**WORK INSTRUCTIONS**
The entries below contain a line with "मेडइंडिया (41, 186)" and a line with "Advertising Policy (151, 1334)". Quote exactly those two lines and all lines between them.

── GIVEN ENTRIES

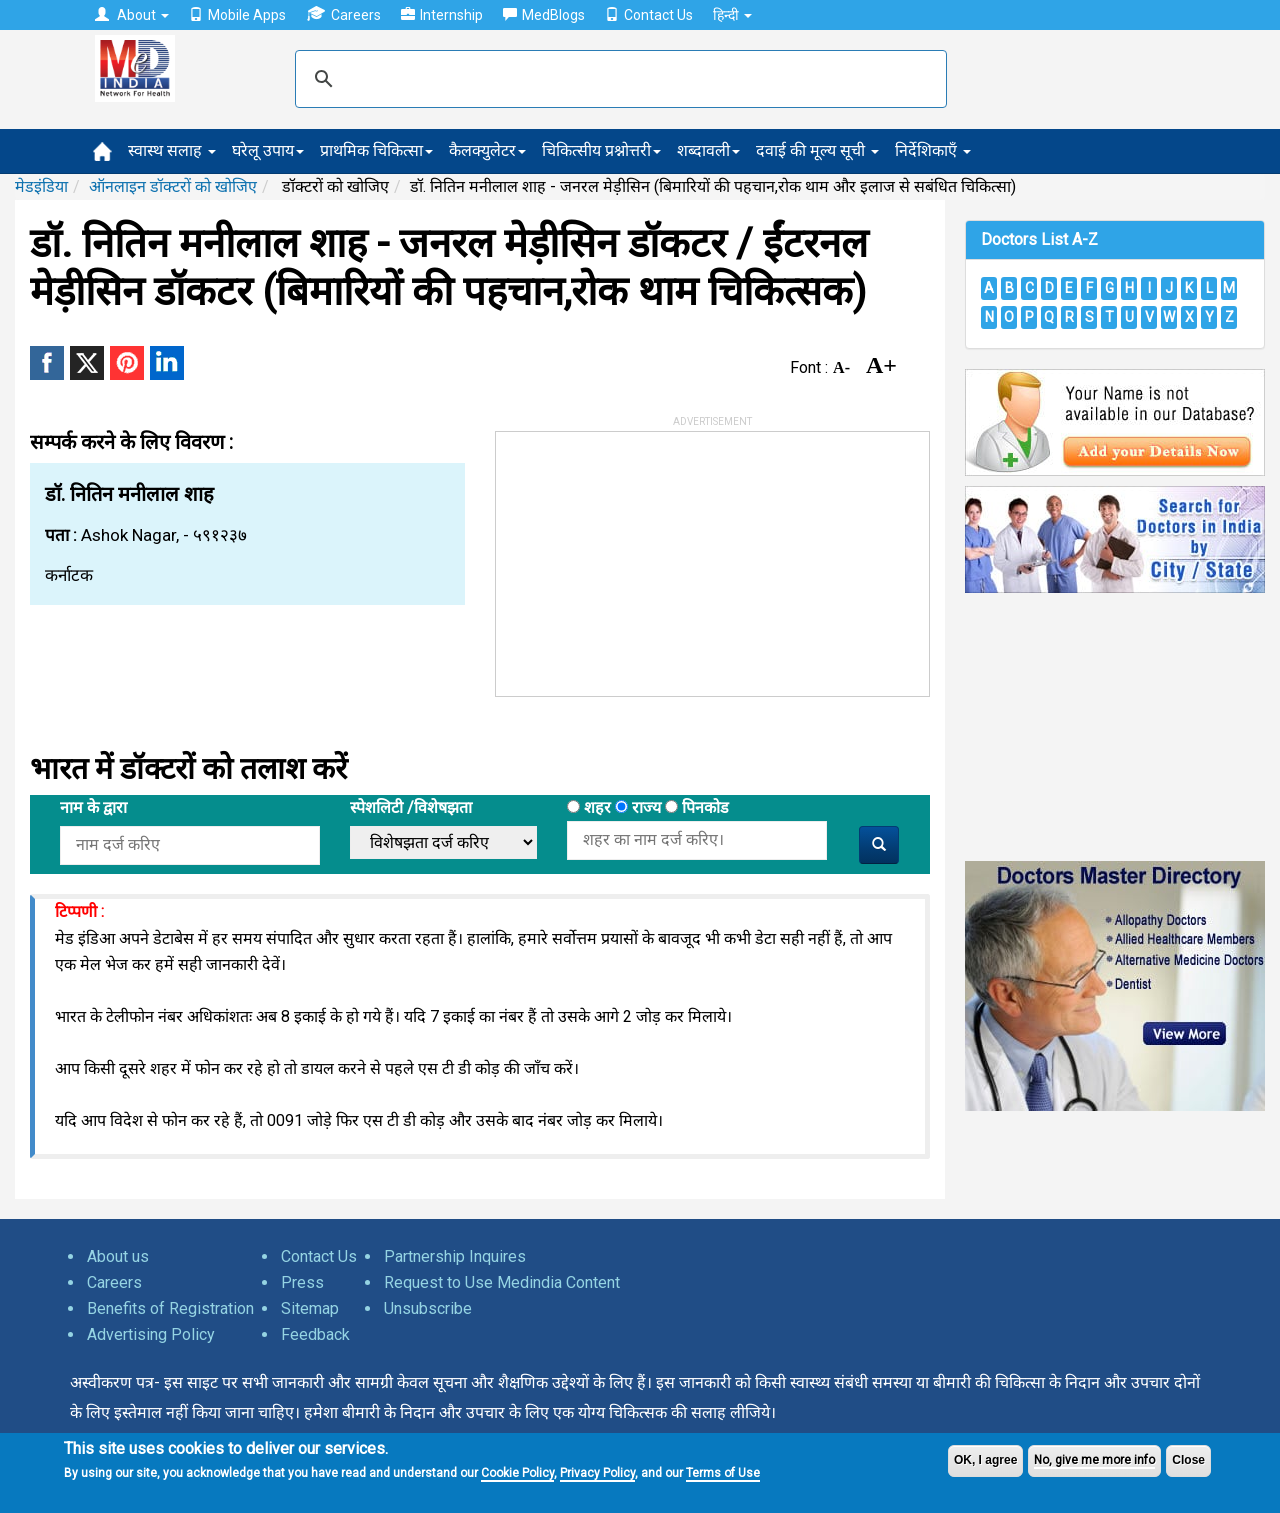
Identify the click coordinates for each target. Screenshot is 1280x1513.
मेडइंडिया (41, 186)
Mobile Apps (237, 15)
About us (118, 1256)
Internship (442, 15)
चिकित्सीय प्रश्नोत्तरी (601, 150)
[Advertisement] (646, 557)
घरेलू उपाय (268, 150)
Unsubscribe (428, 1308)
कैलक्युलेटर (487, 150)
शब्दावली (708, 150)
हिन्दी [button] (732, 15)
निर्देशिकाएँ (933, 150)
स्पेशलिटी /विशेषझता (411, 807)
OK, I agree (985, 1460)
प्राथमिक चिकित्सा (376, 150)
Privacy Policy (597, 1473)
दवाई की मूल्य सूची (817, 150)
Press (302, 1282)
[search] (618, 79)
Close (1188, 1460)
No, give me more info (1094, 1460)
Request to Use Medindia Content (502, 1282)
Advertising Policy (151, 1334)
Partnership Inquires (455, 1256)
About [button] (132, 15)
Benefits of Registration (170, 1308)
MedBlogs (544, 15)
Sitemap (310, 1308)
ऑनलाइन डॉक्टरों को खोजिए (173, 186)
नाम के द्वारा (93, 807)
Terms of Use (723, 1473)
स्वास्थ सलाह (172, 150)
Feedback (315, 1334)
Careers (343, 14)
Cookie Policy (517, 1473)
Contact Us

────
── GIVEN ENTRIES

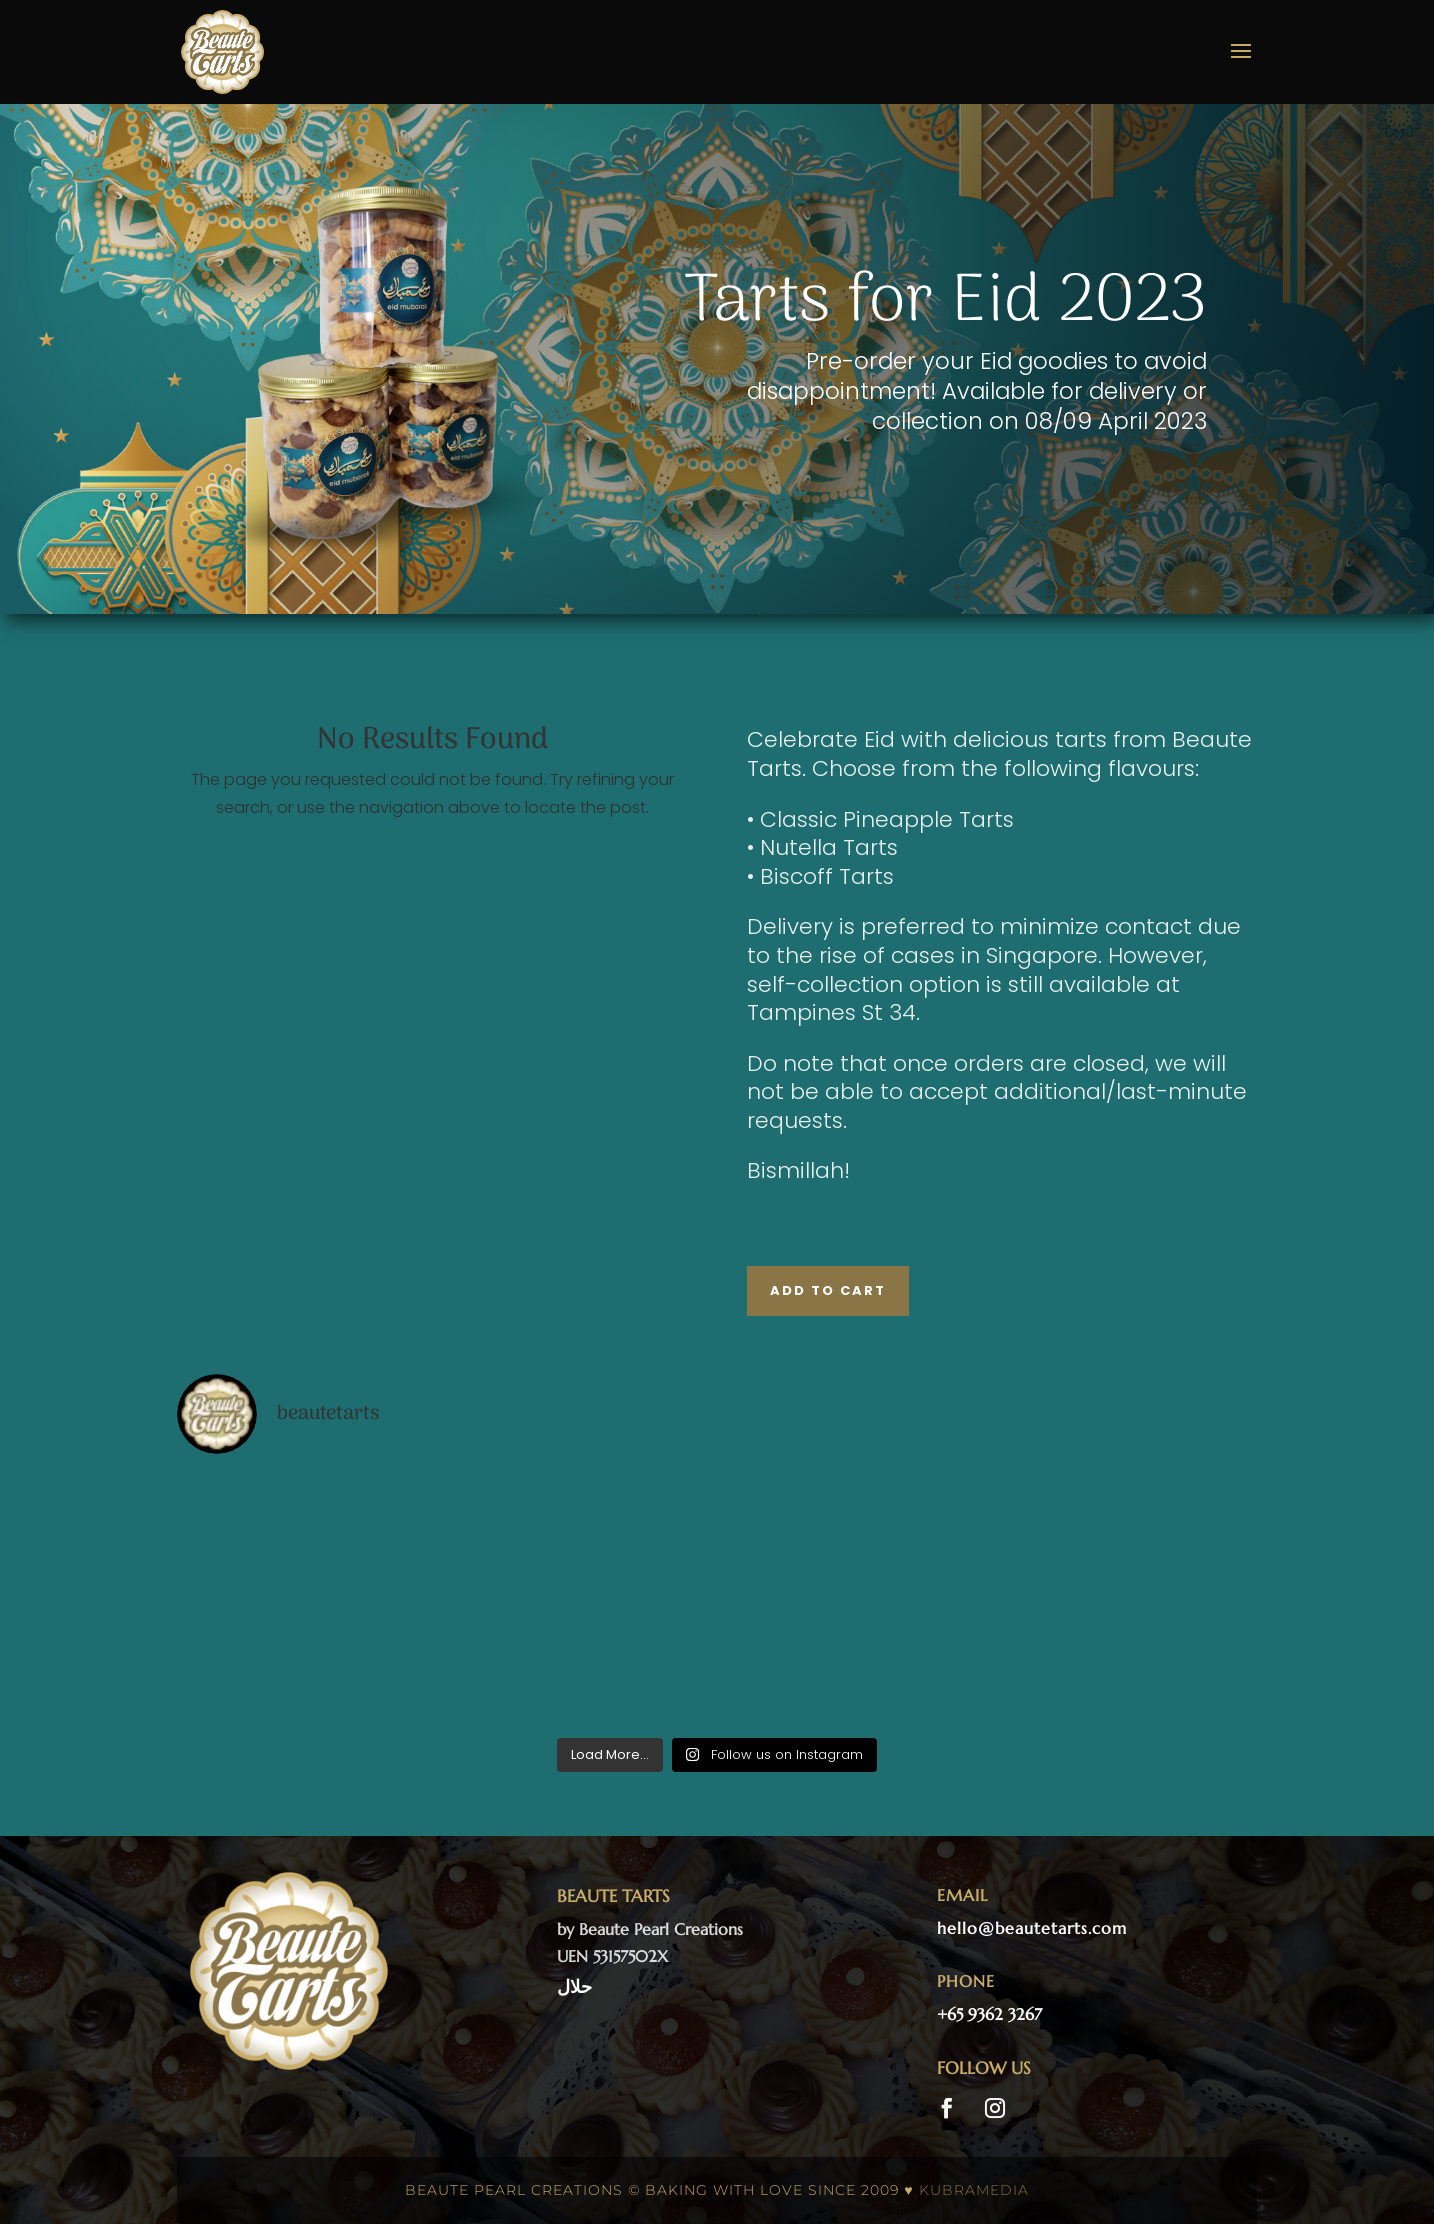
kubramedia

────
── GIVEN ENTRIES

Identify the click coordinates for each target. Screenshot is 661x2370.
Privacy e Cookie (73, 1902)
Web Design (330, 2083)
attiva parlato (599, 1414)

────

**WRITTEN REPLY**
मेडइंडिया (41, 186)
Mobile Apps (237, 15)
About us (118, 1256)
Internship (442, 15)
चिकित्सीय प्रश्नोत्तरी (601, 150)
[Advertisement] (646, 557)
घरेलू उपाय (268, 150)
Unsubscribe (428, 1308)
कैलक्युलेटर (487, 150)
शब्दावली (708, 150)
हिन्दी [button] (732, 15)
निर्देशिकाएँ (933, 150)
स्पेशलिटी /विशेषझता (411, 807)
OK, I agree (985, 1460)
प्राथमिक चिकित्सा (376, 150)
Privacy Policy (597, 1473)
दवाई की मूल्य सूची (817, 150)
Press (302, 1282)
[search] (618, 79)
Close (1188, 1460)
No, give me more info (1094, 1460)
Request to Use Medindia Content (502, 1282)
Advertising Policy (151, 1334)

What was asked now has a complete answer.